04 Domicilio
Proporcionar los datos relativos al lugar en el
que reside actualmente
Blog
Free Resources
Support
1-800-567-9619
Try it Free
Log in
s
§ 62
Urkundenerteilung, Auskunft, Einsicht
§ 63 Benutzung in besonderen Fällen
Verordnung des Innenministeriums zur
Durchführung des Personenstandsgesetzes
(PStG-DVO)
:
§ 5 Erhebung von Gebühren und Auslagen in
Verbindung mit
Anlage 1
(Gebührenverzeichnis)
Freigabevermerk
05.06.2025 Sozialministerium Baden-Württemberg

--------------------

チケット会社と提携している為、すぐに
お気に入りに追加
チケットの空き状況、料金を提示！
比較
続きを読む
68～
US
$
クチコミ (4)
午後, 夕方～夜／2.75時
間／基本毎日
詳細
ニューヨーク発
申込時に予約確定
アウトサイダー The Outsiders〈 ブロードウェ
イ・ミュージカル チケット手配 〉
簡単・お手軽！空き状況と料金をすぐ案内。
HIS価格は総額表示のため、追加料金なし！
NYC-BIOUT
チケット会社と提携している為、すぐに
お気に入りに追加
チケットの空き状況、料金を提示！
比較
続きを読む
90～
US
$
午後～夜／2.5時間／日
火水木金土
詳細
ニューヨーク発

--------------------

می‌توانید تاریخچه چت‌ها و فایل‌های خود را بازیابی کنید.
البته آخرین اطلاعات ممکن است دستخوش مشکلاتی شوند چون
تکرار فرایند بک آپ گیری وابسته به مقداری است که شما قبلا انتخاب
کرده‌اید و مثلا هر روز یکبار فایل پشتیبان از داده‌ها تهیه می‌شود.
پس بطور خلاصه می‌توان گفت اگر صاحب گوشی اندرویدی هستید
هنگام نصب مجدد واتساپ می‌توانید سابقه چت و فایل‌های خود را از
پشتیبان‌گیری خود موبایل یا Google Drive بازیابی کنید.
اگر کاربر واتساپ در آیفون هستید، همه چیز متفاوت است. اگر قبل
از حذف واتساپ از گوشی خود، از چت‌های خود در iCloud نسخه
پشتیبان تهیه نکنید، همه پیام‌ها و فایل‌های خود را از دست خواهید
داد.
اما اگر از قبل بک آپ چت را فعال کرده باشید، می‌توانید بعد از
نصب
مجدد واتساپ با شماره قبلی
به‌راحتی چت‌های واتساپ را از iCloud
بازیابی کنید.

--------------------

=== BRIEF ===
In your answer, include only the lines above starting at the line that holds "04 Domicilio" and ending at the line that holds "05.06.2025 Sozialministerium Baden-Württemberg", copied exactly.

=== WRITTEN RESPONSE ===
04 Domicilio
Proporcionar los datos relativos al lugar en el
que reside actualmente
Blog
Free Resources
Support
1-800-567-9619
Try it Free
Log in
s
§ 62
Urkundenerteilung, Auskunft, Einsicht
§ 63 Benutzung in besonderen Fällen
Verordnung des Innenministeriums zur
Durchführung des Personenstandsgesetzes
(PStG-DVO)
:
§ 5 Erhebung von Gebühren und Auslagen in
Verbindung mit
Anlage 1
(Gebührenverzeichnis)
Freigabevermerk
05.06.2025 Sozialministerium Baden-Württemberg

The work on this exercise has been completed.